Flags: needinfo?(gfritzsche)
Chris, can you take a look?
Flags: needinfo?(gfritzsche) → needinfo?(chutten)
What is "too large"? The telemetry IPC code has some watermarks[1][2] to try and avoid egregiously-sized IPC messages that _ought_ to prevent such things (unless they're the wrong size, or otherwise ineffective... or if the main thread is too wigged out to serve the request in a timely fashion or the parent process can't receive it for whatever reason) [1]: http://searchfox.org/mozilla-central/source/toolkit/components/telemetry/ipc/TelemetryIPCAccumulator.cpp#46-47,50 [2]: http://searchfox.org/mozilla-central/source/toolkit/components/telemetry/ipc/TelemetryIPCAccumulator.cpp#141,156,172,214
Flags: needinfo?(chutten) → needinfo?(htsai)
(In reply to Chris H-C :chutten from comment #4) > What is "too large"? The telemetry IPC code has some watermarks[1][2] to try > and avoid egregiously-sized IPC messages that _ought_ to prevent such things > (unless they're the wrong size, or otherwise ineffective... or if the main > thread is too wigged out to serve the request in a timely fashion or the > parent process can't receive it for whatever reason) > > [1]: > http://searchfox.org/mozilla-central/source/toolkit/components/telemetry/ipc/ > TelemetryIPCAccumulator.cpp#46-47,50 > [2]: > http://searchfox.org/mozilla-central/source/toolkit/components/telemetry/ipc/ > TelemetryIPCAccumulator.cpp#141,156,172,214 Hi Chris, I was guessing the "too large" problem as I saw |MOZ_CRASH("IPC message size is too large");| on comment 0. If it shouldn't be a size issue, do you have ideas of what's up in this crash signature or help me point to the right person? Thank you.
Flags: needinfo?(htsai)
Flags: needinfo?(chutten)
For information, I added the payload size at the end of the backtrace: (gdb) p msg->header_->payload_size $2 = 1075819928
A gig? Oh wow, that's impressive. How could that have happened... I find it unlikely that it is full of legitimately-accumulated telemetry data. Each accumulation is two uint32_t... Oh, but a KeyedAccumulation has a nsCString key. That could be a problem, since I don't see any code limiting those keys' lengths. That could explain some of the OOMs we occasionally see in Telemetry IPC code due to outrageously-large allocations, too... Georg, is there supposed to be a length limit for keyed{Histograms,Scalars,etc}' keys? Irrespective of this, a sensible fix for this might be to rewrite the watermarks in terms of the size of the structs we're sending.

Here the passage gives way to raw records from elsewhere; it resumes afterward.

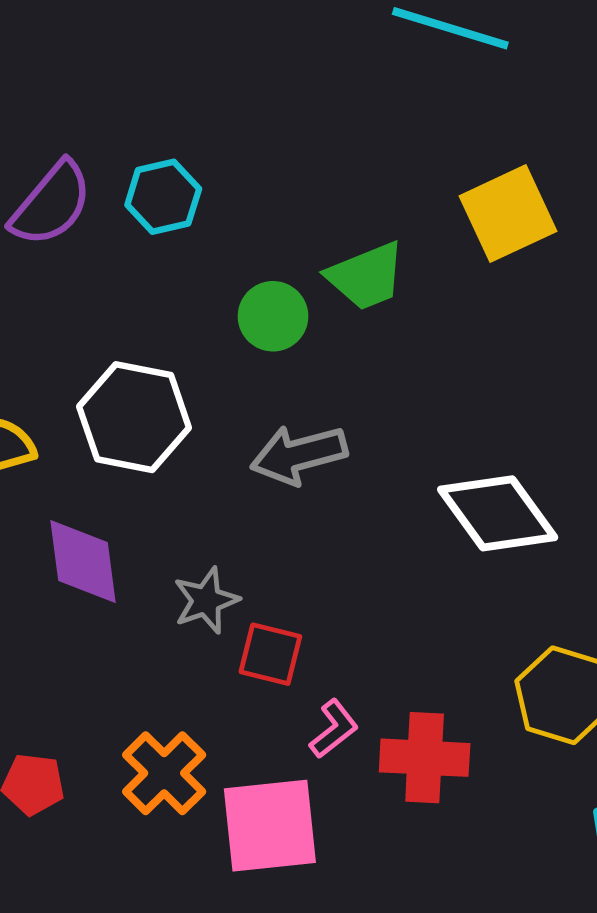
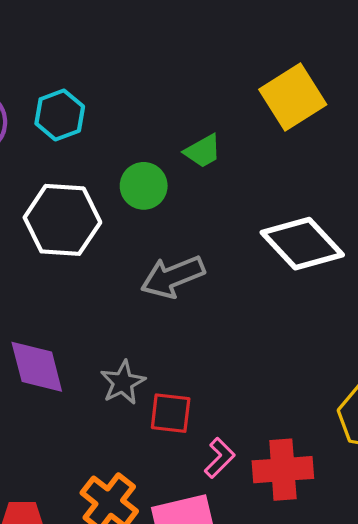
green trapezoid: (366, 276) -> (203, 151), size x0.7
white hexagon: (134, 417) -> (62, 220), moved
white diamond: (498, 513) -> (302, 244), moved

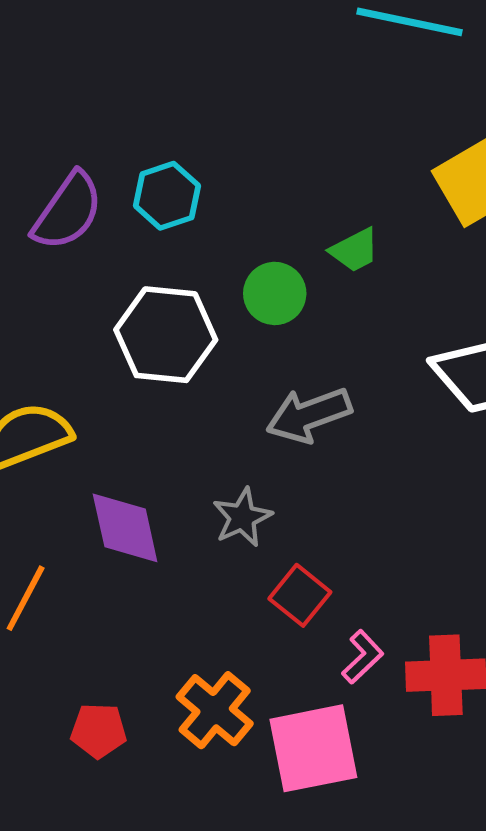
gray star: (123, 382) -> (242, 517), moved
red square: (171, 413) -> (300, 595), turned 30

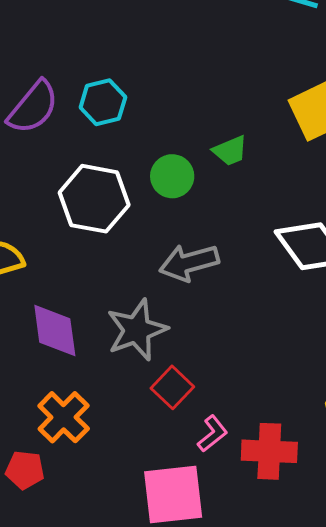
gray star: (242, 517) -> (137, 330), size x1.5
orange cross: (215, 710) -> (64, 417), moved

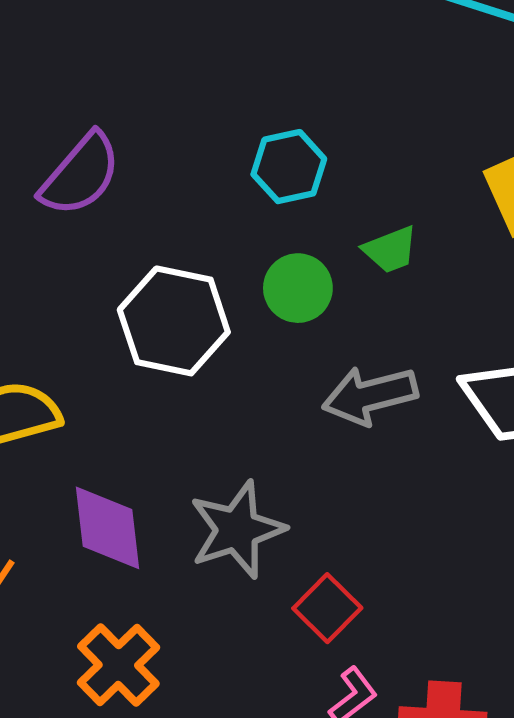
cyan hexagon: (103, 102) -> (289, 167), moved
gray arrow: (189, 263) -> (370, 395), moved
red square: (172, 387) -> (327, 608), moved

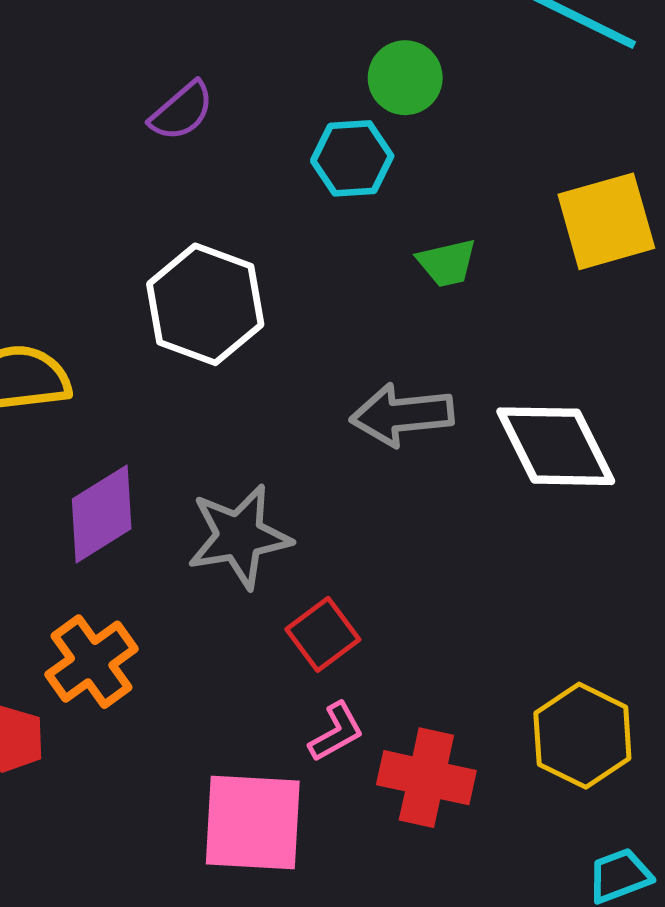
purple semicircle: (80, 174) -> (182, 111), moved, size x0.7
green circle: (298, 288) -> (405, 78), moved
purple diamond: (107, 528) -> (102, 514), turned 56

Flags: needinfo?(chutten) → needinfo?(gfritzsche)
This would be bug 1275035. Possibly the right fix here is to land that with a conservative value (+ some asserts and error telemetry?).
Flags: needinfo?(gfritzsche)
(In reply to Calixte Denizet (:calixte) from comment #0) > #2 0x00007fc072698dfa in > mozilla::dom::PContentChild::SendAccumulateChildHistograms > (this=0x7fc07f268020, accumulations=...) > at > /home/calixte/dev/mozilla/mozilla-central.hg/obj-x86_64-pc-linux-gnu/ipc/ > ipdl/PContentChild.cpp:4823 But note that this is not in SendAccumulateChildKeyedHistograms.

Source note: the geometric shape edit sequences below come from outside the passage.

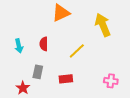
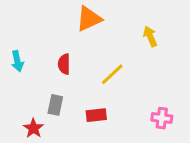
yellow arrow: (103, 25) -> (150, 36), size x0.6
cyan arrow: (19, 46) -> (17, 61), moved

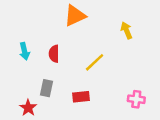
cyan arrow: (17, 61) -> (24, 51), moved

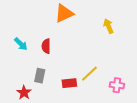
cyan arrow: (24, 51) -> (21, 44), turned -32
yellow line: (95, 62) -> (89, 74), moved

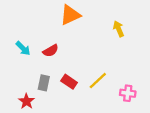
red semicircle: (46, 46) -> (51, 51), turned -120
red rectangle: (69, 83) -> (69, 82), moved, turned 40

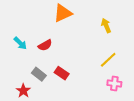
yellow line: (98, 81) -> (108, 60), moved
gray rectangle: (44, 83) -> (39, 74), turned -64

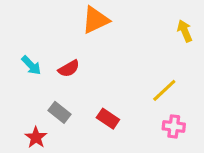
yellow arrow: (106, 26) -> (185, 31), moved
red rectangle: (62, 73) -> (108, 119), moved

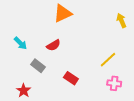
red semicircle: (69, 69) -> (53, 45), moved
gray rectangle: (59, 112) -> (38, 66), moved

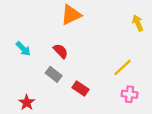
red semicircle: (53, 45) -> (61, 51), turned -104
gray rectangle: (38, 66) -> (54, 74), moved

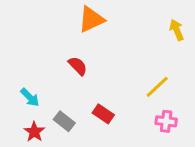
cyan arrow: (23, 49) -> (30, 97), moved
gray rectangle: (54, 74) -> (64, 121), moved

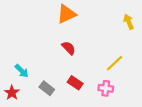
red semicircle: (78, 66) -> (69, 48), moved
pink cross: (166, 121) -> (106, 88), moved
red star: (34, 132) -> (12, 93), moved

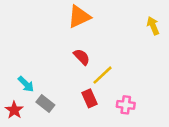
yellow line: (114, 63) -> (102, 75), moved
red rectangle: (75, 83) -> (89, 98), turned 32
gray rectangle: (47, 88) -> (45, 104), moved

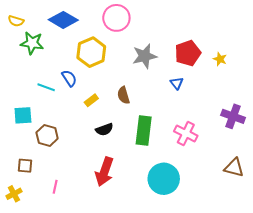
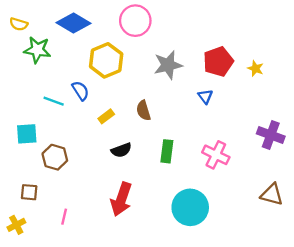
green rectangle: (144, 130) -> (167, 151), size x0.7

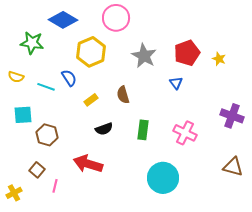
yellow semicircle: (19, 24) -> (16, 77), moved
gray star: (168, 65) -> (144, 56), turned -30
brown square: (29, 192) -> (37, 170), moved, turned 35
red arrow: (121, 199) -> (88, 164), moved, turned 88

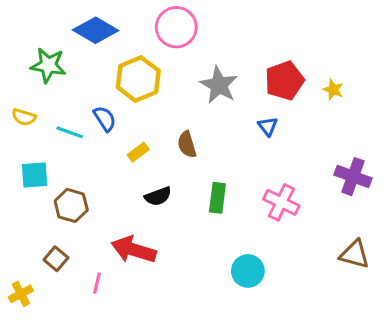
cyan circle: (163, 178) -> (248, 271), size x0.7
pink line: (55, 186) -> (97, 283), moved

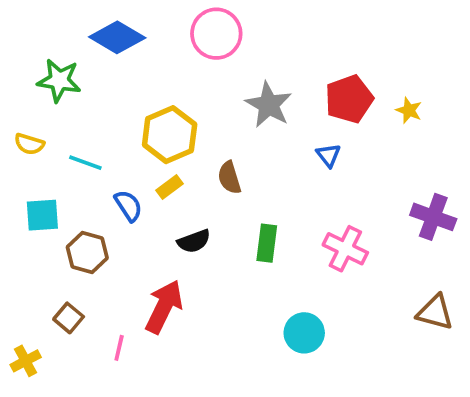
yellow hexagon: (138, 79) -> (170, 135), moved
blue semicircle: (105, 119) -> (128, 206), moved
red arrow: (134, 250) -> (164, 307), turned 99

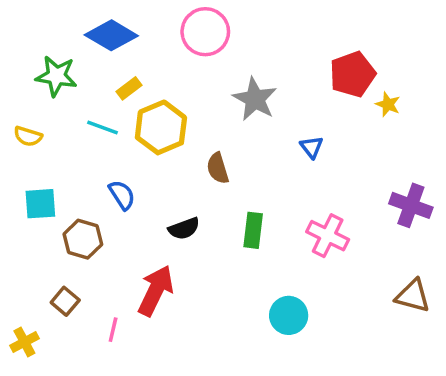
red pentagon: (349, 99) -> (352, 74), moved
cyan line: (85, 163) -> (102, 127), moved
yellow rectangle: (170, 187) -> (129, 88), moved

Then I am baffled. struct Accumulation is exactly two uint32_t. payload_size is 1075819928. Assuming payload_size is in bytes, that's over 134 Million accumulations. That's over 67k per millisecond (2s timer _ought_ to preclude these accumulations from being over 2000ms old). That seems rather impossible.
Assignee: nobody → chutten
Status: NEW → ASSIGNED
Component: DOM → Telemetry
Product: Core → Toolkit
Whiteboard: [measurement:client]
Priority: -- → P1
Per talking through it this week, running up accumulation arrays of that size is actually possible (recording into Telemetry is faster than assumed). The problem is presumably that some scenarios accumulate Telemetry too fast while we wait for the main thread to clear out & send the accumulations. The next steps here are: - truncating the accumulations when going over a limit - adding metrics to track that this happens
Attachment #8876267 - Flags: feedback?(benjamin)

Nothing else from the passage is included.